AIM OF THE EXERCISE
From the first line to the last, repeat the records exactly and skip the pictures.

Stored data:
· · ·
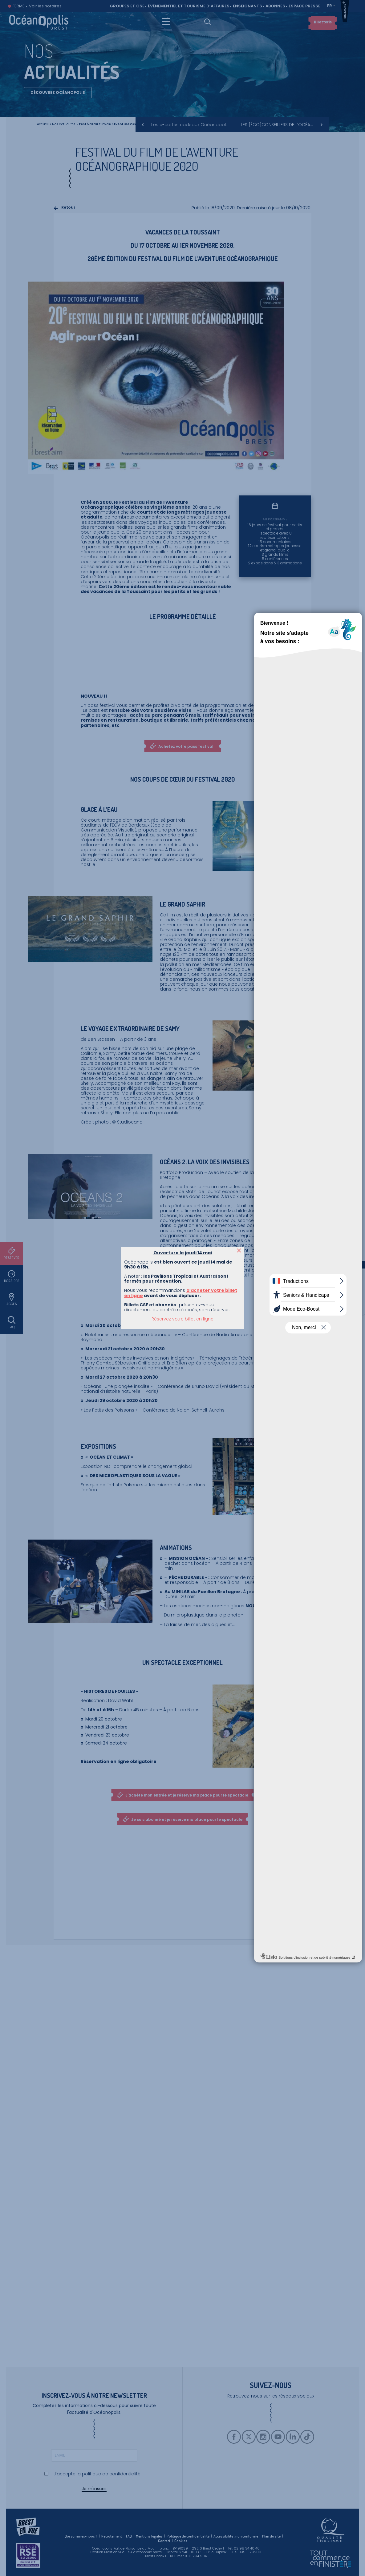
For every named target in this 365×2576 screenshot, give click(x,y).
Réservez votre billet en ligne (182, 1319)
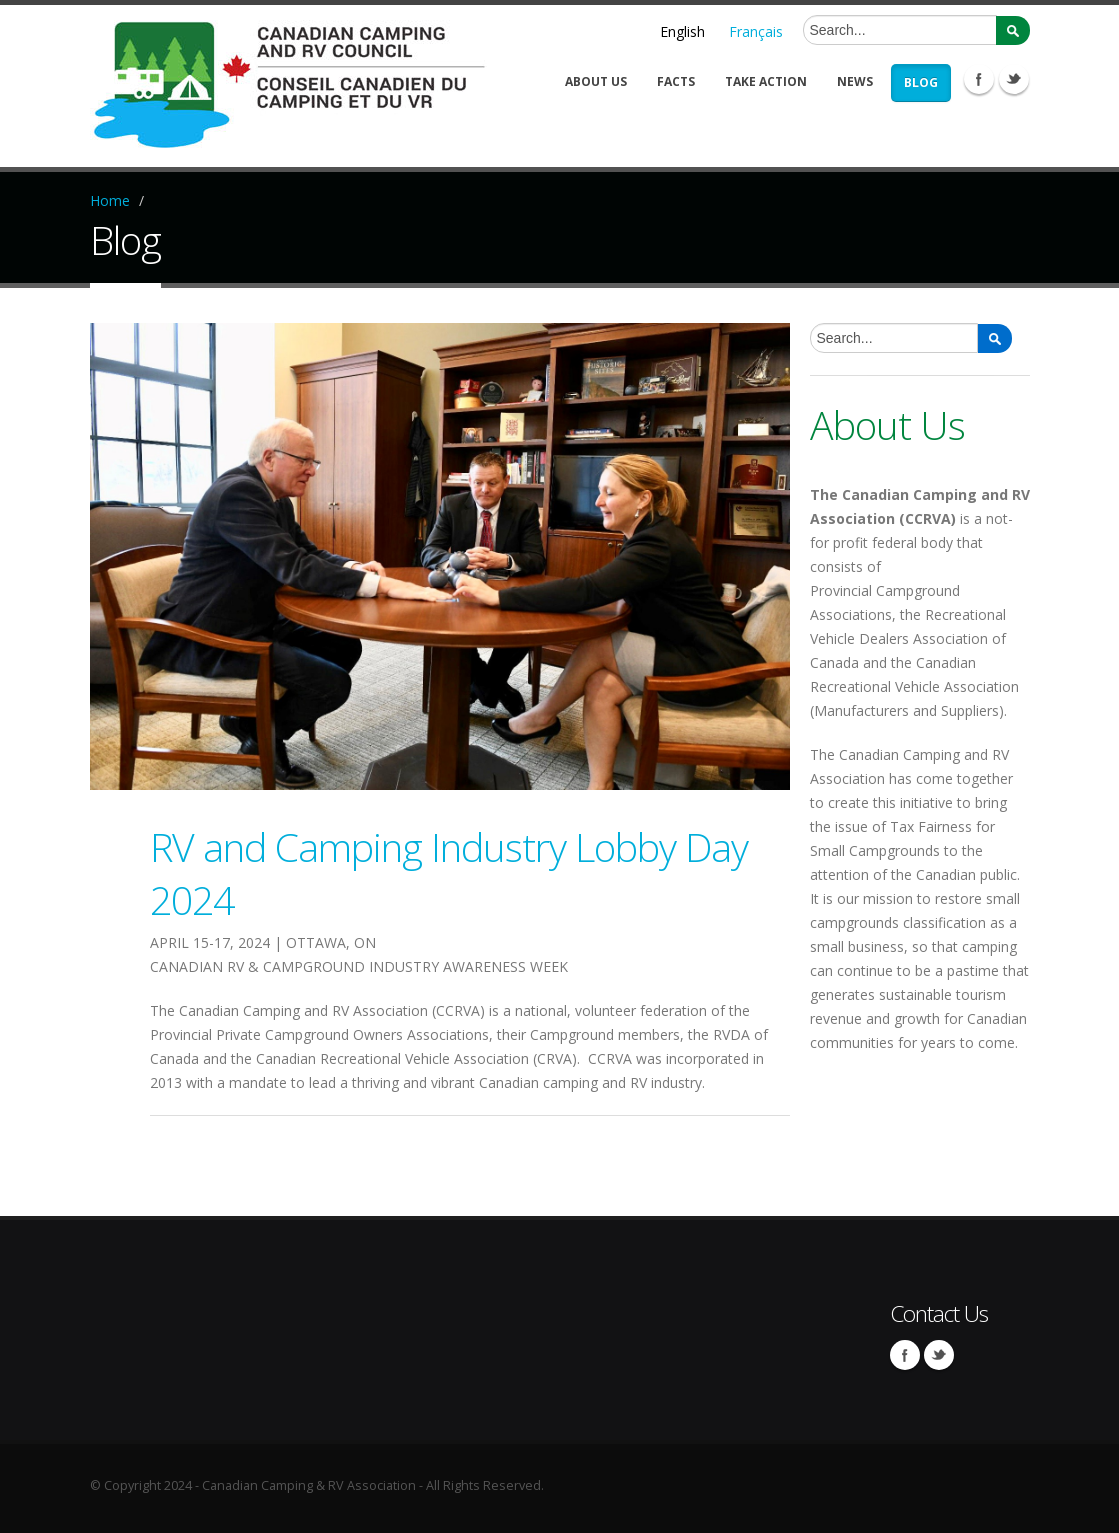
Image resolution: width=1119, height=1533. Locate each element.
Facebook (979, 79)
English (682, 31)
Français (756, 31)
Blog (921, 82)
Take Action (766, 81)
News (855, 81)
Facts (676, 81)
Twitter (1014, 79)
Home (110, 200)
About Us (596, 81)
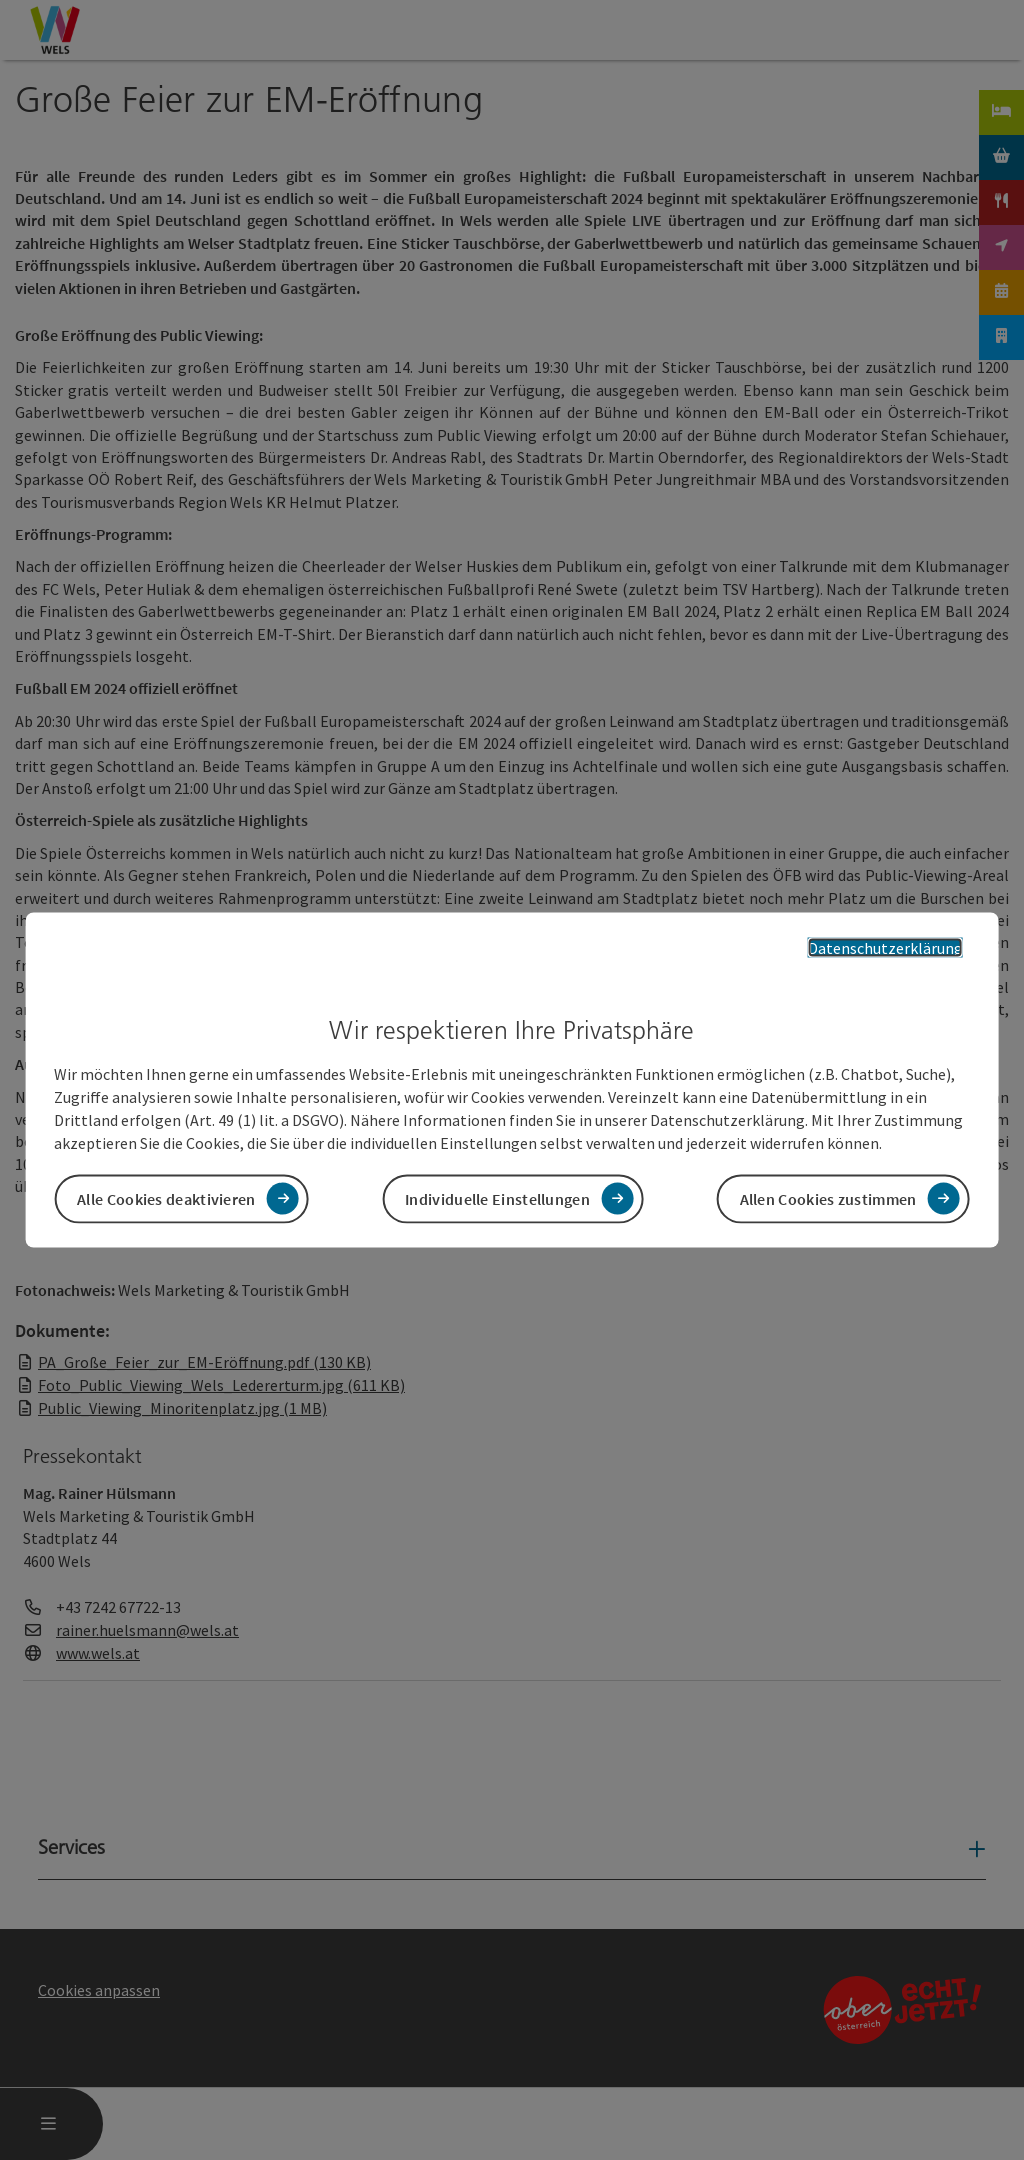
· · ·
EXPECTED ANSWER
For every named target in this 365×2576 screenshot, give click(x,y).
Réservez votre billet en ligne (182, 1319)
Image resolution: width=1119, height=1533. Locate each element.
Facebook (979, 79)
English (682, 31)
Français (756, 31)
Blog (921, 82)
Take Action (766, 81)
News (855, 81)
Facts (676, 81)
Twitter (1014, 79)
Home (110, 200)
About Us (596, 81)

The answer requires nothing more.